What to work on »
Copy nothing but the line with "The image size" and the lines that follow it to the end of the entries below, and keep the pictures out.

Records to process »
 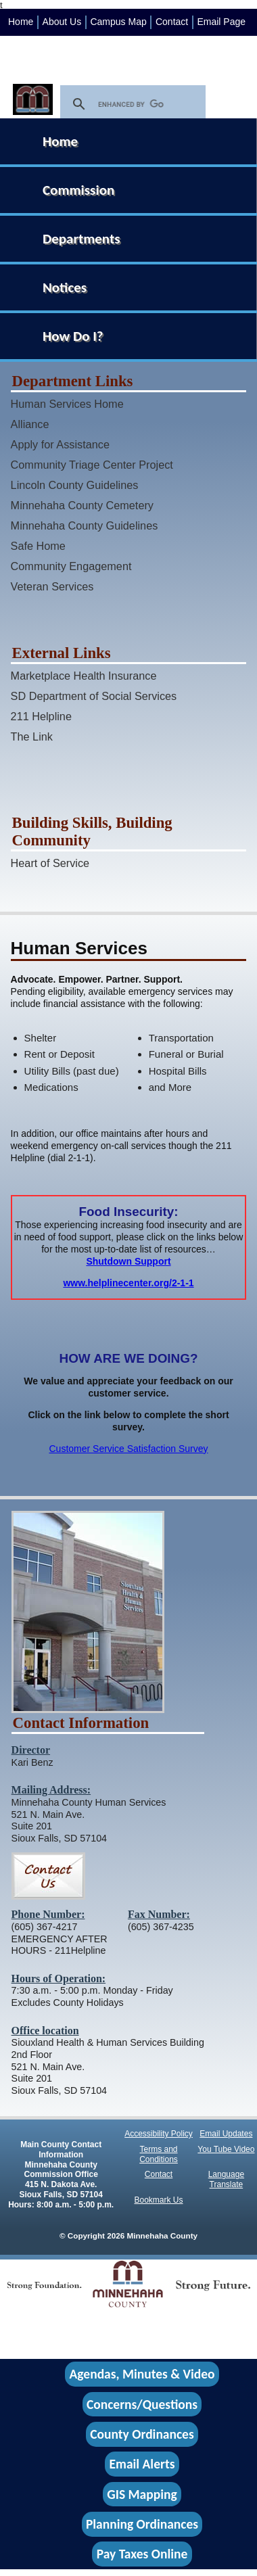 What do you see at coordinates (81, 239) in the screenshot?
I see `Departments` at bounding box center [81, 239].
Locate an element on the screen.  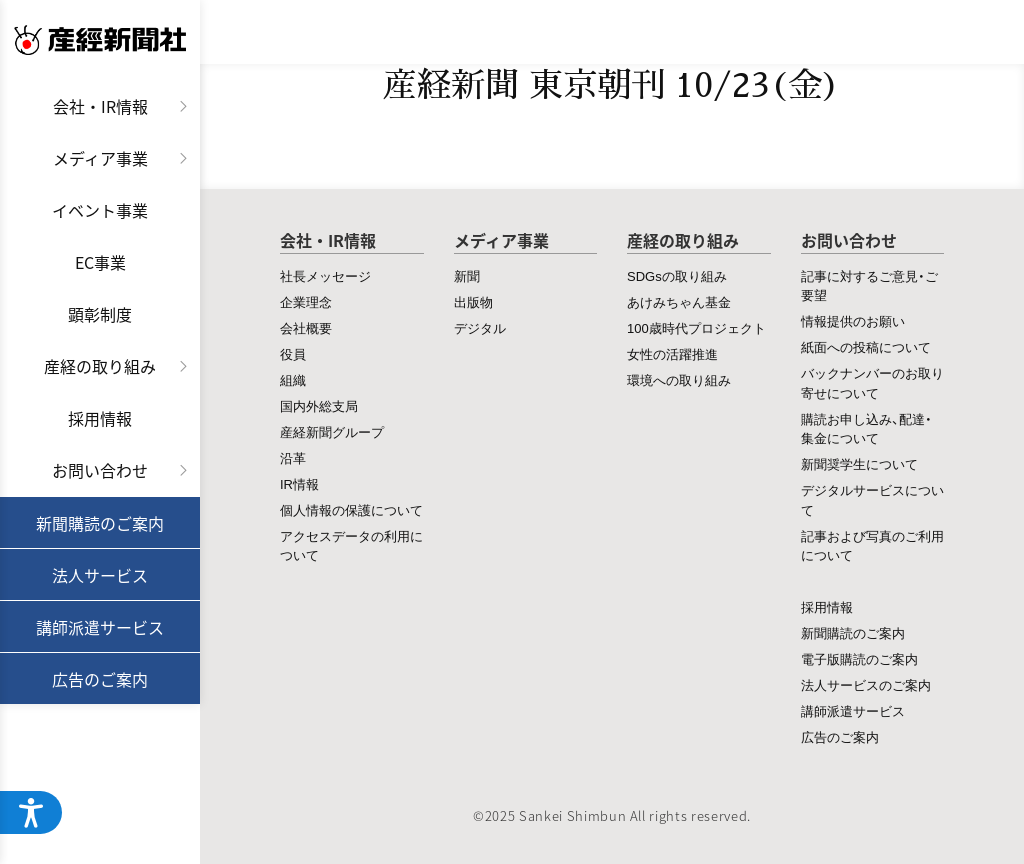
EC事業 is located at coordinates (100, 262).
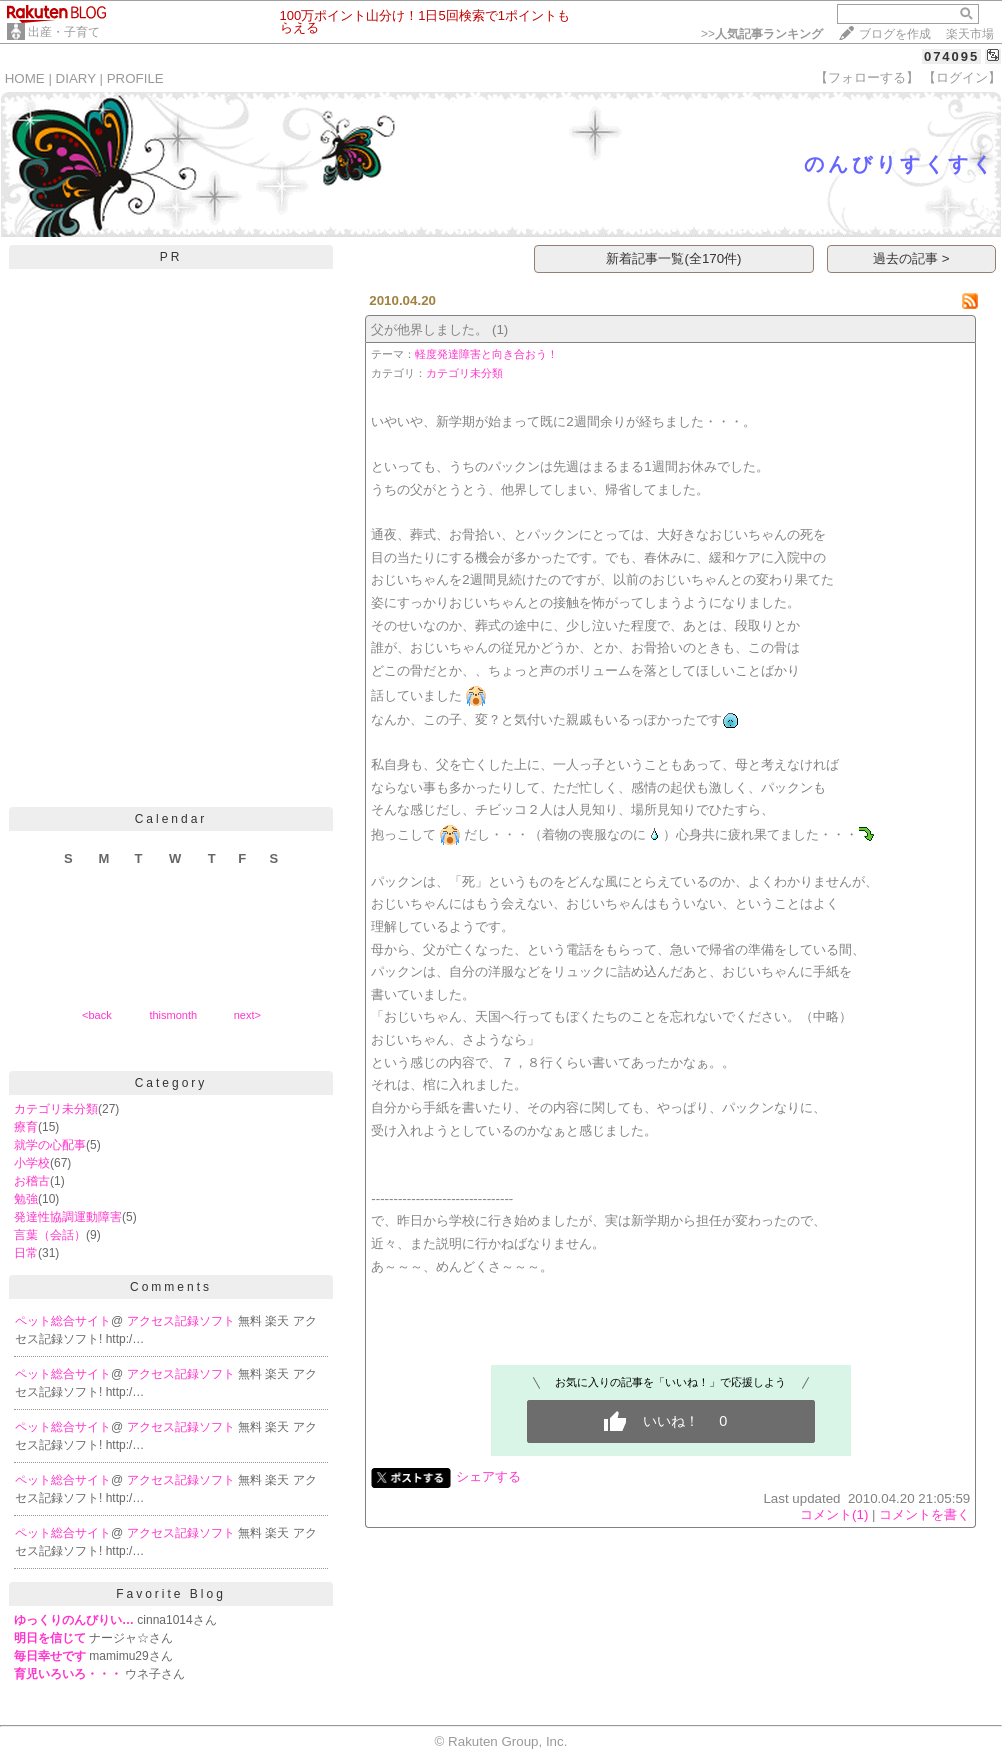 This screenshot has height=1764, width=1002. Describe the element at coordinates (26, 1199) in the screenshot. I see `勉強` at that location.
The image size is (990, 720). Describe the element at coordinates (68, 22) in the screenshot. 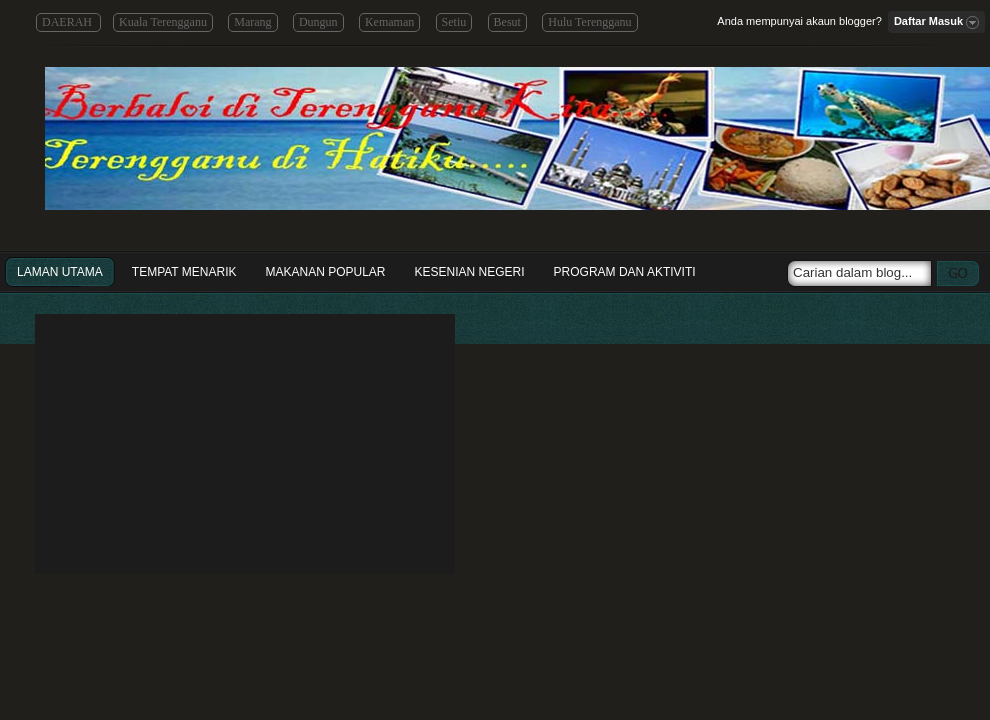

I see `DAERAH` at that location.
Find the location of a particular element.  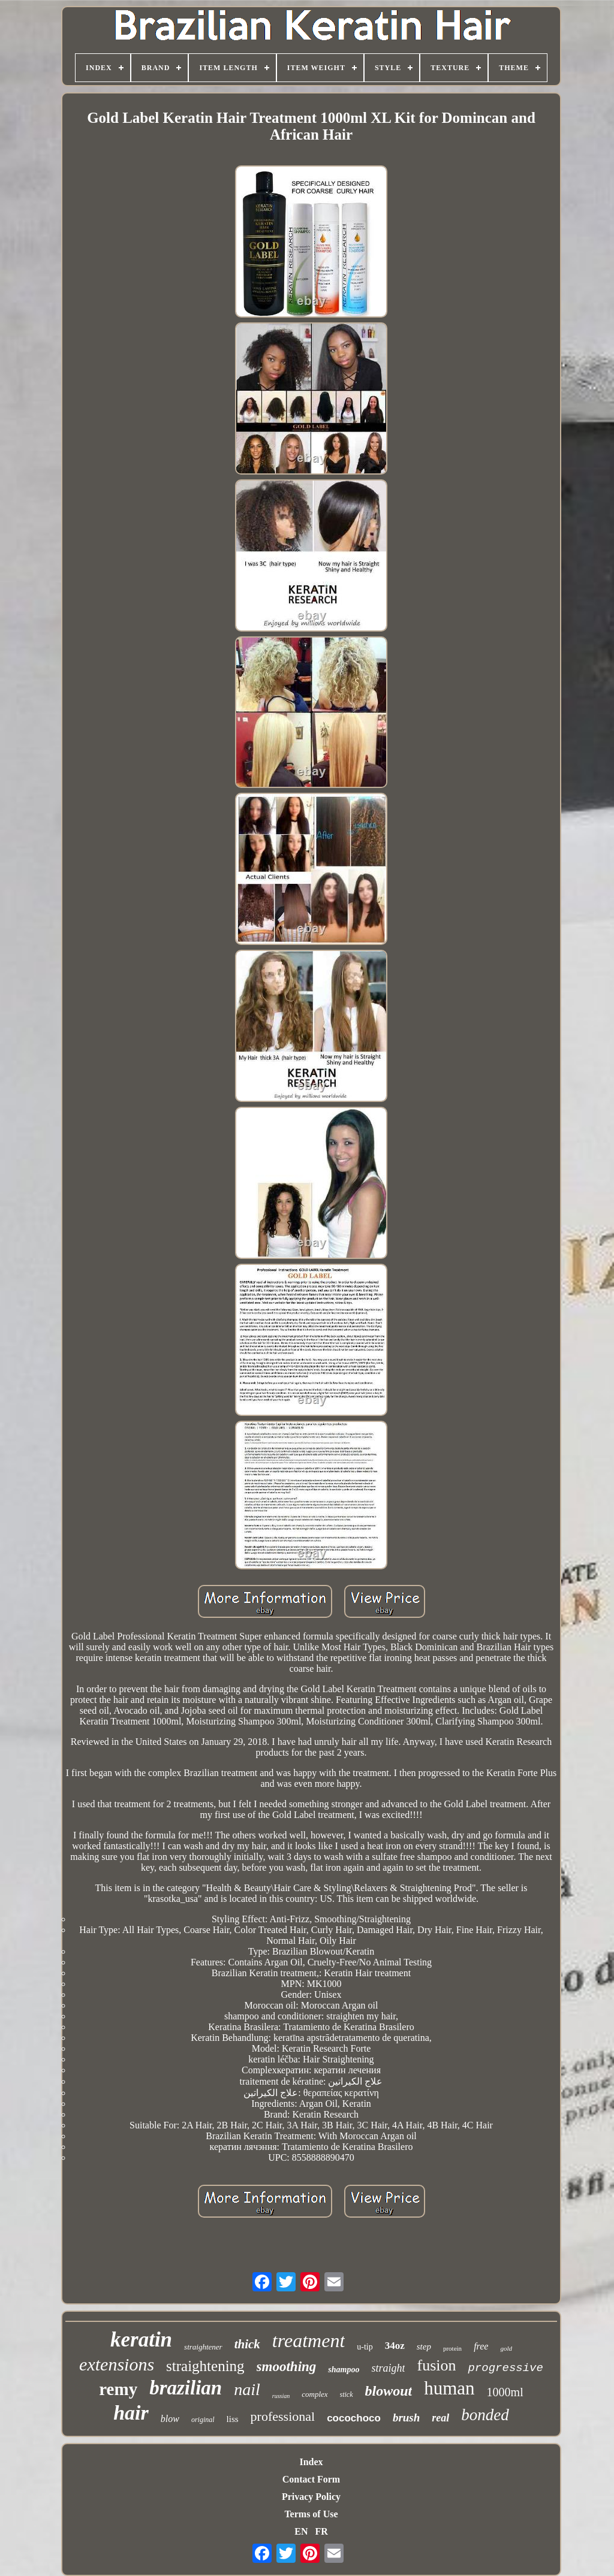

blow is located at coordinates (170, 2419).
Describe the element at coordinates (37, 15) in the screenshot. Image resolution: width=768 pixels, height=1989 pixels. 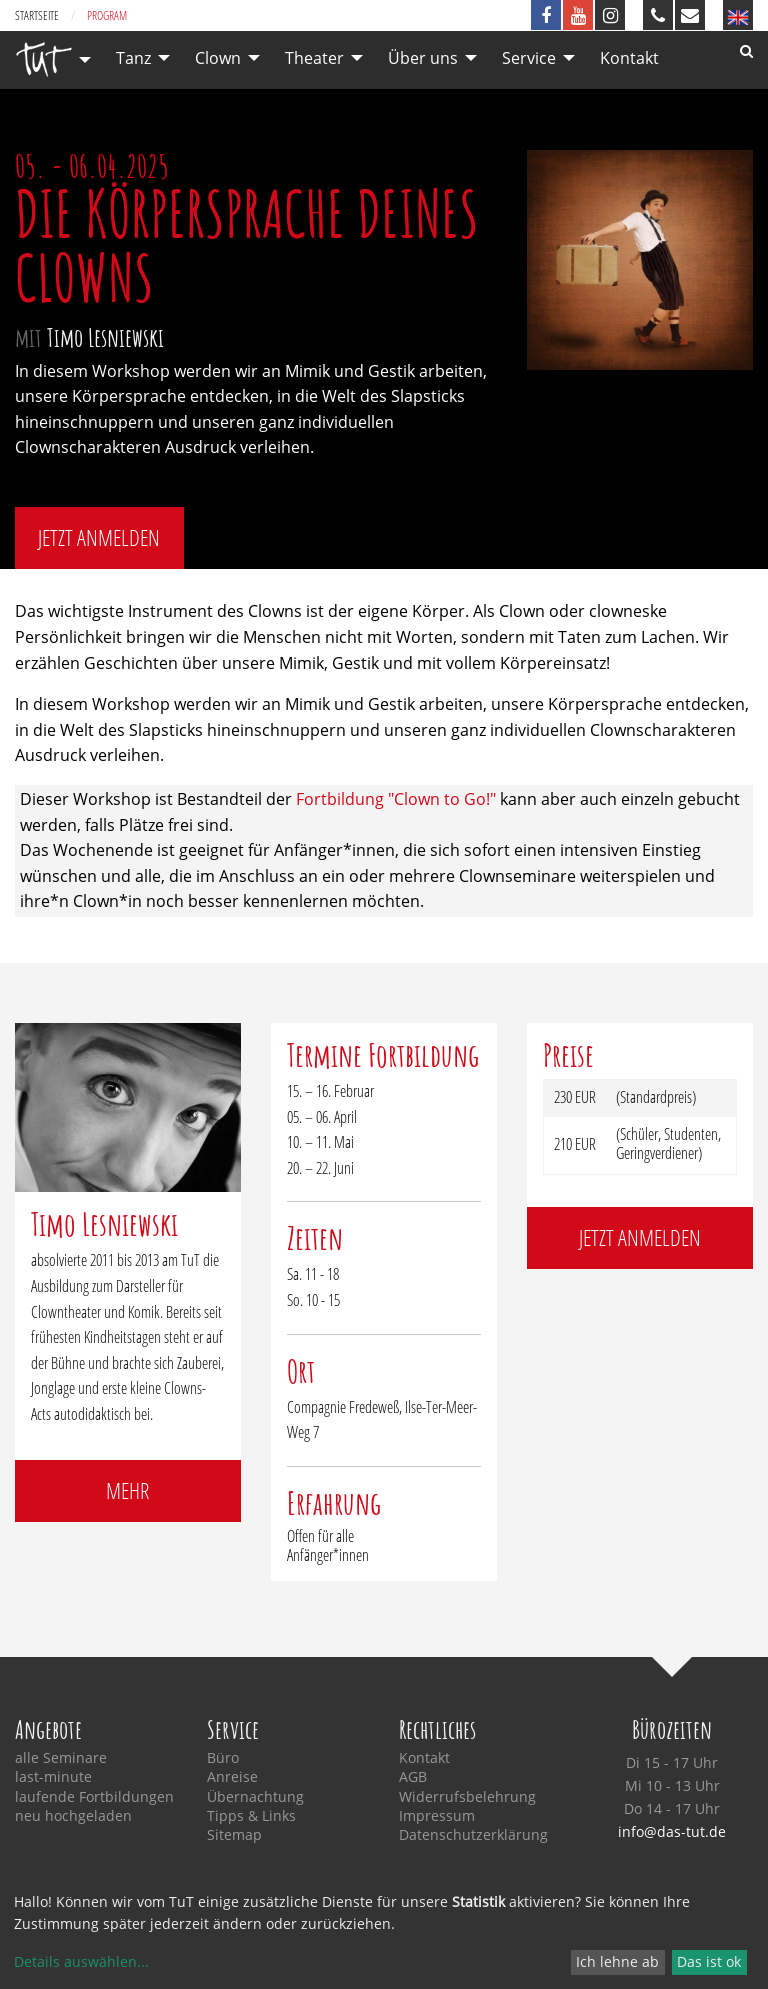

Task answer »
The image size is (990, 720). Describe the element at coordinates (68, 22) in the screenshot. 

I see `DAERAH` at that location.
Find the location of a particular element.  

blow is located at coordinates (170, 2419).
Describe the element at coordinates (37, 15) in the screenshot. Image resolution: width=768 pixels, height=1989 pixels. 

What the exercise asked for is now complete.